One of the problems of PyPy is that, while targeting Python-the-language, it
also gives up CPython compatibility by using their own PyPy VM (in the sense
of, GC'd execution environment with a JIT that's not really compatible with
other C/C++ code or even CPython). Because they're targeting their own
execution environment, they cannot profit from either the plethora of C/C++
libraries that exist or even the very decent library support that exists on
the JVM.

The PyPy people have recognized this and started to take care of the affair
with a JNI-type version of CPython's ctypes library. The problem is that very
few library wrappers (or even non-Python CPython extensions) are based on
ctypes, so that it's not useful as a replacement for CPython for most of the
people (especially those that need the speed improvements).

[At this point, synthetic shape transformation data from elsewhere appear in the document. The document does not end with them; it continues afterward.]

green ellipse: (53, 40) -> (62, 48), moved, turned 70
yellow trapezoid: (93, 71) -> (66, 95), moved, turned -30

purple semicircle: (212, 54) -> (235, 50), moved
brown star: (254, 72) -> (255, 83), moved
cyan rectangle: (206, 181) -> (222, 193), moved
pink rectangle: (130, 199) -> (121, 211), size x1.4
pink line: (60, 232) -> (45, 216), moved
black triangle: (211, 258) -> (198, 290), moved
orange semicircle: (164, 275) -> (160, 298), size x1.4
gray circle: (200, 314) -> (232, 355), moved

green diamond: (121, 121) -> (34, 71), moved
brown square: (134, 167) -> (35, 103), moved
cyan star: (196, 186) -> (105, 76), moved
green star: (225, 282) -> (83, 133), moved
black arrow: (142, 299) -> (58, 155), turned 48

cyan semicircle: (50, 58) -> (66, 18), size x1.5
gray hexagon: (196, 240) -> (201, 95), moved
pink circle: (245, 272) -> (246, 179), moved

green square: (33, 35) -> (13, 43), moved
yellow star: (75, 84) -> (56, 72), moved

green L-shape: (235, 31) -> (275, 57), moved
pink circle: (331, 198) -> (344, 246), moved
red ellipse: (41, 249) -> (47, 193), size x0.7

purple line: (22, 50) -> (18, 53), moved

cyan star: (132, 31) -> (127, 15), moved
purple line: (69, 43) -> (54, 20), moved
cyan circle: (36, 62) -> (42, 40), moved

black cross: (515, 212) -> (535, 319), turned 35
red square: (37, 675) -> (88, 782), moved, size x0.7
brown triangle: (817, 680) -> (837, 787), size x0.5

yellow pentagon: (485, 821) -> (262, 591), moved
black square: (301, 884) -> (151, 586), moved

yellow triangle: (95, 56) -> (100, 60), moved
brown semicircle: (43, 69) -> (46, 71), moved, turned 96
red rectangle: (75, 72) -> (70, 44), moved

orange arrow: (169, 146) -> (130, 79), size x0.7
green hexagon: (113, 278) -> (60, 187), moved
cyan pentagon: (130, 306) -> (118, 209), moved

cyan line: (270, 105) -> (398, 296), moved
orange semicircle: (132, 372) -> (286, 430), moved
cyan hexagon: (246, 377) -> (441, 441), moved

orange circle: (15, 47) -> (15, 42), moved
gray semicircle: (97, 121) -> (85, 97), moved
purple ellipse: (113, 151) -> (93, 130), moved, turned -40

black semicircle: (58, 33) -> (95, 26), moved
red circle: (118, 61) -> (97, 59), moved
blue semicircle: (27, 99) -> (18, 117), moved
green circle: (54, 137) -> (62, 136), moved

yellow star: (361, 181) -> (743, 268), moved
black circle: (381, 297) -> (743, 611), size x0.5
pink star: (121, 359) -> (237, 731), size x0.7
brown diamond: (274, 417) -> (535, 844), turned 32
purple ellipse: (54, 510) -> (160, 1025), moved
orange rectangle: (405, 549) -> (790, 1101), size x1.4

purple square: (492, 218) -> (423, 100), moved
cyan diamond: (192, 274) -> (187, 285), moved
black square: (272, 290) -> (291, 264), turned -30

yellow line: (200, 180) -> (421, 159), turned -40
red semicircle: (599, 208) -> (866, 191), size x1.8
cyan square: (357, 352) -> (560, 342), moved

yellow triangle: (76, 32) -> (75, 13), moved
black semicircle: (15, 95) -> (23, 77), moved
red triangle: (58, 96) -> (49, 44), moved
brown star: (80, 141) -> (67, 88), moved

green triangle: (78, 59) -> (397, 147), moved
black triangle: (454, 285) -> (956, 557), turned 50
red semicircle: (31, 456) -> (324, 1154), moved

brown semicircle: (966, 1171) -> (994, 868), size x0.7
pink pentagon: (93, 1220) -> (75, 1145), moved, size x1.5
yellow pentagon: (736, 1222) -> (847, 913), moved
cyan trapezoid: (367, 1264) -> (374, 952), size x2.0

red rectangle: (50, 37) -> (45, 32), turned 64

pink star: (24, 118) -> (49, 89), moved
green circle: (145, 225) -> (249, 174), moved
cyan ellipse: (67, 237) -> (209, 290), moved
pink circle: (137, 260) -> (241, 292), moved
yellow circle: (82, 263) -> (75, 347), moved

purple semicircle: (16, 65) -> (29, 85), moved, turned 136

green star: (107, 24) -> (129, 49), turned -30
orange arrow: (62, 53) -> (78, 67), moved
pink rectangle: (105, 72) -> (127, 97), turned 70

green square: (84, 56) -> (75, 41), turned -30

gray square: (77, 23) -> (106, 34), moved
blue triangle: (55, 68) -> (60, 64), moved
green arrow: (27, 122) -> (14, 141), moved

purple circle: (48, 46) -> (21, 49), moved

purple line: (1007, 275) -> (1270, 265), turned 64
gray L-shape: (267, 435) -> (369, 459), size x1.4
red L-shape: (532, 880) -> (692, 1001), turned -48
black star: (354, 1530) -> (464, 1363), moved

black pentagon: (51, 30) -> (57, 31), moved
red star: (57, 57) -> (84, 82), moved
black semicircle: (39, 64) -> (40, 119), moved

The reluctance of PyPy developers to start thinking about a solution for all
the existing CPython extensions has severely limited the appeal for using PyPy
in production use - having 10x gains for new code is not all that appealing
once you realize that you need to rewrite the other couple thousand lines of
(C++ or Cython) code and hope that you can optimize the PyPy code as well as
you optimized the C++ or Cython code.

Having said that, I'm really excited by the idea of a Cython variant that can
be used to wrap C/C++ code (or use Cython code) in PyPy's execution
environment. (This is the GSoC project that was referred to earlier) Or even
if I could use Cython to compile my C/C++ Python extensions for the JVM or
.NET.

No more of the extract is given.